Aim of the task
Which lines come from the start of the records through the line that holds "ous précisément comme"? Write them out word for word.

--- Dataset content ---

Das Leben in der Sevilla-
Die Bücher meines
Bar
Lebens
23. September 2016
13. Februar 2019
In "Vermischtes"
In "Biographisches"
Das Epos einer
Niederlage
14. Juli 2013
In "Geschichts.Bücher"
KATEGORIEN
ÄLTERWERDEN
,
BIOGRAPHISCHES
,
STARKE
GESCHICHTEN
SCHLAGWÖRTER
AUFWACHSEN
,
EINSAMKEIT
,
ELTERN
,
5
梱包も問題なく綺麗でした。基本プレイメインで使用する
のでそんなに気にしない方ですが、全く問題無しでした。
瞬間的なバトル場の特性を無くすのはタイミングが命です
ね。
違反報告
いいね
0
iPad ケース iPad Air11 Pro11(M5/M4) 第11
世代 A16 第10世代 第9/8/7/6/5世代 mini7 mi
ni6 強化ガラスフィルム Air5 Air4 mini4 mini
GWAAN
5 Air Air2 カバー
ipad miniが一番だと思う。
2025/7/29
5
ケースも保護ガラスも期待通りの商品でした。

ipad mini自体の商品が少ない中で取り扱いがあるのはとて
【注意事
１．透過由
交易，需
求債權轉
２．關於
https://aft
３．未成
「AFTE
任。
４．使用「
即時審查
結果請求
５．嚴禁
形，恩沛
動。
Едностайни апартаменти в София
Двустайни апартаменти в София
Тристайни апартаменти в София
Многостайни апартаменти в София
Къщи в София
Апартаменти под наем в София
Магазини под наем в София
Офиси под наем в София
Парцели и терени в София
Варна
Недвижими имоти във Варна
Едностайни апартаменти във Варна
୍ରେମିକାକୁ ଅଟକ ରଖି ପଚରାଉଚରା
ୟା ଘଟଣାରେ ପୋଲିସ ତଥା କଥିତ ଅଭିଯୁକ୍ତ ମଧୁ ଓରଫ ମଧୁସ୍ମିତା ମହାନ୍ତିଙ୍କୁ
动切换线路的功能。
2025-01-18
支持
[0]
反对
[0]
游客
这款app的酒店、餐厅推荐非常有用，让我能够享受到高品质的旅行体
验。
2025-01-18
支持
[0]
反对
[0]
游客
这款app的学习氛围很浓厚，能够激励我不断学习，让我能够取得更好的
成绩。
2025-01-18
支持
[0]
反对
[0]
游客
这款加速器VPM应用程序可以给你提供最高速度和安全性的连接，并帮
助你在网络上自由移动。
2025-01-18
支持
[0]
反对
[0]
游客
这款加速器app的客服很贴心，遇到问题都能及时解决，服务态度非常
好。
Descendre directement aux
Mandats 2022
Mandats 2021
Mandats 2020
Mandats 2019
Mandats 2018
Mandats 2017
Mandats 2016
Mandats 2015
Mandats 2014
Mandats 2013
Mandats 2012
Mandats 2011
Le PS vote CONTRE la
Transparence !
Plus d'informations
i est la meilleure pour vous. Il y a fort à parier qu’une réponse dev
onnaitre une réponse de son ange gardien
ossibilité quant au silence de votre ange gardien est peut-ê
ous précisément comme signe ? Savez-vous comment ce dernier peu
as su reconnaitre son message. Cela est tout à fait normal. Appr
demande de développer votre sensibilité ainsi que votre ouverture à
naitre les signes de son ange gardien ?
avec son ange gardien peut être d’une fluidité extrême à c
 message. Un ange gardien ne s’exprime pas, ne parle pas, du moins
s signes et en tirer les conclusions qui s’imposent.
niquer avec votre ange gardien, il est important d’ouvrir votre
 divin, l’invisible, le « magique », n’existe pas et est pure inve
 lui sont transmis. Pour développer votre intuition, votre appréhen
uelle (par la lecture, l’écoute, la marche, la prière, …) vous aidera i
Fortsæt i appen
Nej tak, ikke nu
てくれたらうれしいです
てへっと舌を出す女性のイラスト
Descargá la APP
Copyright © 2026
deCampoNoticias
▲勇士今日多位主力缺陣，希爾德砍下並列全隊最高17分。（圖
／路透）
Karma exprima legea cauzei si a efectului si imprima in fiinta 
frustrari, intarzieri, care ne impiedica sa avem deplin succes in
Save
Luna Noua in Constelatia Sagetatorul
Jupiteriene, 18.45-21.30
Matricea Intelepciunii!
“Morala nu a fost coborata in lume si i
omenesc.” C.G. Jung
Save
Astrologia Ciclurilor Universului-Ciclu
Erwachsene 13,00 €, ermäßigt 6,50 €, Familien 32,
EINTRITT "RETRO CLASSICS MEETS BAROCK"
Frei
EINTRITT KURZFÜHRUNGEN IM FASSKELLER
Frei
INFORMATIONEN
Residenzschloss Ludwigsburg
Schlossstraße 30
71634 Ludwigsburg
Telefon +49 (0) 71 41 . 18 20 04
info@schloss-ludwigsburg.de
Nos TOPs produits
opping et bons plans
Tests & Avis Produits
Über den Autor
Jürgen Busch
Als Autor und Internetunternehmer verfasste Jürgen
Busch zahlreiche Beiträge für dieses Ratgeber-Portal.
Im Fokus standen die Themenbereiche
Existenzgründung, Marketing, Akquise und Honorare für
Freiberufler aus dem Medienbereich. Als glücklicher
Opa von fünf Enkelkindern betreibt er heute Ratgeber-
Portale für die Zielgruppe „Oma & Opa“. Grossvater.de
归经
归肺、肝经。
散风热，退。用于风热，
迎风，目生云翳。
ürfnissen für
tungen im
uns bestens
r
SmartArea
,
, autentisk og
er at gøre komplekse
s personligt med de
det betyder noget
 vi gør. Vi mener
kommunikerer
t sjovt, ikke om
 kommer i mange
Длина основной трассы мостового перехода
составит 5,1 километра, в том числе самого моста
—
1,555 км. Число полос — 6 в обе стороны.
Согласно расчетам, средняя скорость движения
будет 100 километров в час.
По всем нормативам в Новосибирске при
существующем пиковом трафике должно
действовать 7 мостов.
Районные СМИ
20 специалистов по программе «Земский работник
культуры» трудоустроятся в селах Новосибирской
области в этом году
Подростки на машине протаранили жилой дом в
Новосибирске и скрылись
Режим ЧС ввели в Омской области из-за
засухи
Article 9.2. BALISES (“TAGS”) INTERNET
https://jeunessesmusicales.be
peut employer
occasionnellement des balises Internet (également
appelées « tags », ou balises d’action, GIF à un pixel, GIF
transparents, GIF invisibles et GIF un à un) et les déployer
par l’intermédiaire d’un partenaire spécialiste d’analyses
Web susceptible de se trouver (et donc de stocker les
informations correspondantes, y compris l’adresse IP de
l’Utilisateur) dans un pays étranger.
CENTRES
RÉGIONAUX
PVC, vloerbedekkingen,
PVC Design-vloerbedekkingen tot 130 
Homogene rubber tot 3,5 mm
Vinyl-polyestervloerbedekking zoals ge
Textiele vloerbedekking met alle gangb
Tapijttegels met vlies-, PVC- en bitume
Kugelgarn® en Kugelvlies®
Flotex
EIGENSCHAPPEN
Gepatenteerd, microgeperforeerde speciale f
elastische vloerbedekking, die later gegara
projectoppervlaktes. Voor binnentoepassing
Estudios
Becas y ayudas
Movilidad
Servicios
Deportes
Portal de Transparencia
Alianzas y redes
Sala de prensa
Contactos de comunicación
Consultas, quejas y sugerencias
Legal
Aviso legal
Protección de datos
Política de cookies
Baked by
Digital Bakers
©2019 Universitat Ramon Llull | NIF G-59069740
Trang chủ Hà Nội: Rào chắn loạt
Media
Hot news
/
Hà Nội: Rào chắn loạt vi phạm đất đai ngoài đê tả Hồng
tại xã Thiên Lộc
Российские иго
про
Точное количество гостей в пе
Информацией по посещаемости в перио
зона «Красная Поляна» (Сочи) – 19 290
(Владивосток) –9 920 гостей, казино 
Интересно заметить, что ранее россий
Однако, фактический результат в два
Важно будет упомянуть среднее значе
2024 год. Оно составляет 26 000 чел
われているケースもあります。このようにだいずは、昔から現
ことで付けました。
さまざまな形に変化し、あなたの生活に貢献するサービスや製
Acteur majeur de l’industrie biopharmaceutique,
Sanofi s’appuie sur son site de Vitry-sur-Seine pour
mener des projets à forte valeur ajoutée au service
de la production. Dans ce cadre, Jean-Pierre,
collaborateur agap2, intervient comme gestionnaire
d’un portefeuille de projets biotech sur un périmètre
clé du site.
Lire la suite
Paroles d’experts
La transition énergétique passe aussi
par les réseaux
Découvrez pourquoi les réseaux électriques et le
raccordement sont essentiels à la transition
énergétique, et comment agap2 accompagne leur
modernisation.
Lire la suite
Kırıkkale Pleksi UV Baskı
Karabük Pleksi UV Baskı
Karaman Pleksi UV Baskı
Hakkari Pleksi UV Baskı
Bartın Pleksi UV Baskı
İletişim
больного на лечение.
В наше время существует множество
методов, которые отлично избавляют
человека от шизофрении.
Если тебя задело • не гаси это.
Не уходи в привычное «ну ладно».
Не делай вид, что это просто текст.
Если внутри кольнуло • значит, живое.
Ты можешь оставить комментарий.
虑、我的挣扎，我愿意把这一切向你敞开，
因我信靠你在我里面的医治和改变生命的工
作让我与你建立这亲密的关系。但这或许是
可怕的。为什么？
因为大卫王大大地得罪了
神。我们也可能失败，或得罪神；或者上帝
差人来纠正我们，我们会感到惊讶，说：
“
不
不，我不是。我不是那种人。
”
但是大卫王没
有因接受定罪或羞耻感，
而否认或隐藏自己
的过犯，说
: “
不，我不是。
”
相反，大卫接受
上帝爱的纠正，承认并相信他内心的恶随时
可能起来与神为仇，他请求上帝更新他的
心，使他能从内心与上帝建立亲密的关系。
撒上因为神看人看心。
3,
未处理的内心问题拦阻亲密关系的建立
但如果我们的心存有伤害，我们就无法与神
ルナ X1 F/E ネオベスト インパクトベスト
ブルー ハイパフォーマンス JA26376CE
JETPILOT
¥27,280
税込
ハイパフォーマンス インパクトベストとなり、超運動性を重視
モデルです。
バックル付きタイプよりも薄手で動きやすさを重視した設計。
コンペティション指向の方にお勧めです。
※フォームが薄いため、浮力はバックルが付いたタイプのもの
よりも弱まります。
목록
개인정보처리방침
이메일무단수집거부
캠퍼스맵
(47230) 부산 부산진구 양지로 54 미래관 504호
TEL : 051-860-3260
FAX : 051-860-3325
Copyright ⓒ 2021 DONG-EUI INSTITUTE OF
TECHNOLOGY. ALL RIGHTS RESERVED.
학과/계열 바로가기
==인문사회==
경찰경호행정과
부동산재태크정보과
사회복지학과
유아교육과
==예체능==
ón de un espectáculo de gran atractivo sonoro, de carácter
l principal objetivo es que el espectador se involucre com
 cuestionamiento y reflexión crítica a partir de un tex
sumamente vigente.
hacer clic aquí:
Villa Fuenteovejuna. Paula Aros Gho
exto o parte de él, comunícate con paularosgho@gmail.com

---

Your response
Das Leben in der Sevilla-
Die Bücher meines
Bar
Lebens
23. September 2016
13. Februar 2019
In "Vermischtes"
In "Biographisches"
Das Epos einer
Niederlage
14. Juli 2013
In "Geschichts.Bücher"
KATEGORIEN
ÄLTERWERDEN
,
BIOGRAPHISCHES
,
STARKE
GESCHICHTEN
SCHLAGWÖRTER
AUFWACHSEN
,
EINSAMKEIT
,
ELTERN
,
5
梱包も問題なく綺麗でした。基本プレイメインで使用する
のでそんなに気にしない方ですが、全く問題無しでした。
瞬間的なバトル場の特性を無くすのはタイミングが命です
ね。
違反報告
いいね
0
iPad ケース iPad Air11 Pro11(M5/M4) 第11
世代 A16 第10世代 第9/8/7/6/5世代 mini7 mi
ni6 強化ガラスフィルム Air5 Air4 mini4 mini
GWAAN
5 Air Air2 カバー
ipad miniが一番だと思う。
2025/7/29
5
ケースも保護ガラスも期待通りの商品でした。

ipad mini自体の商品が少ない中で取り扱いがあるのはとて
【注意事
１．透過由
交易，需
求債權轉
２．關於
https://aft
３．未成
「AFTE
任。
４．使用「
即時審查
結果請求
５．嚴禁
形，恩沛
動。
Едностайни апартаменти в София
Двустайни апартаменти в София
Тристайни апартаменти в София
Многостайни апартаменти в София
Къщи в София
Апартаменти под наем в София
Магазини под наем в София
Офиси под наем в София
Парцели и терени в София
Варна
Недвижими имоти във Варна
Едностайни апартаменти във Варна
୍ରେମିକାକୁ ଅଟକ ରଖି ପଚରାଉଚରା
ୟା ଘଟଣାରେ ପୋଲିସ ତଥା କଥିତ ଅଭିଯୁକ୍ତ ମଧୁ ଓରଫ ମଧୁସ୍ମିତା ମହାନ୍ତିଙ୍କୁ
动切换线路的功能。
2025-01-18
支持
[0]
反对
[0]
游客
这款app的酒店、餐厅推荐非常有用，让我能够享受到高品质的旅行体
验。
2025-01-18
支持
[0]
反对
[0]
游客
这款app的学习氛围很浓厚，能够激励我不断学习，让我能够取得更好的
成绩。
2025-01-18
支持
[0]
反对
[0]
游客
这款加速器VPM应用程序可以给你提供最高速度和安全性的连接，并帮
助你在网络上自由移动。
2025-01-18
支持
[0]
反对
[0]
游客
这款加速器app的客服很贴心，遇到问题都能及时解决，服务态度非常
好。
Descendre directement aux
Mandats 2022
Mandats 2021
Mandats 2020
Mandats 2019
Mandats 2018
Mandats 2017
Mandats 2016
Mandats 2015
Mandats 2014
Mandats 2013
Mandats 2012
Mandats 2011
Le PS vote CONTRE la
Transparence !
Plus d'informations
i est la meilleure pour vous. Il y a fort à parier qu’une réponse dev
onnaitre une réponse de son ange gardien
ossibilité quant au silence de votre ange gardien est peut-ê
ous précisément comme signe ? Savez-vous comment ce dernier peu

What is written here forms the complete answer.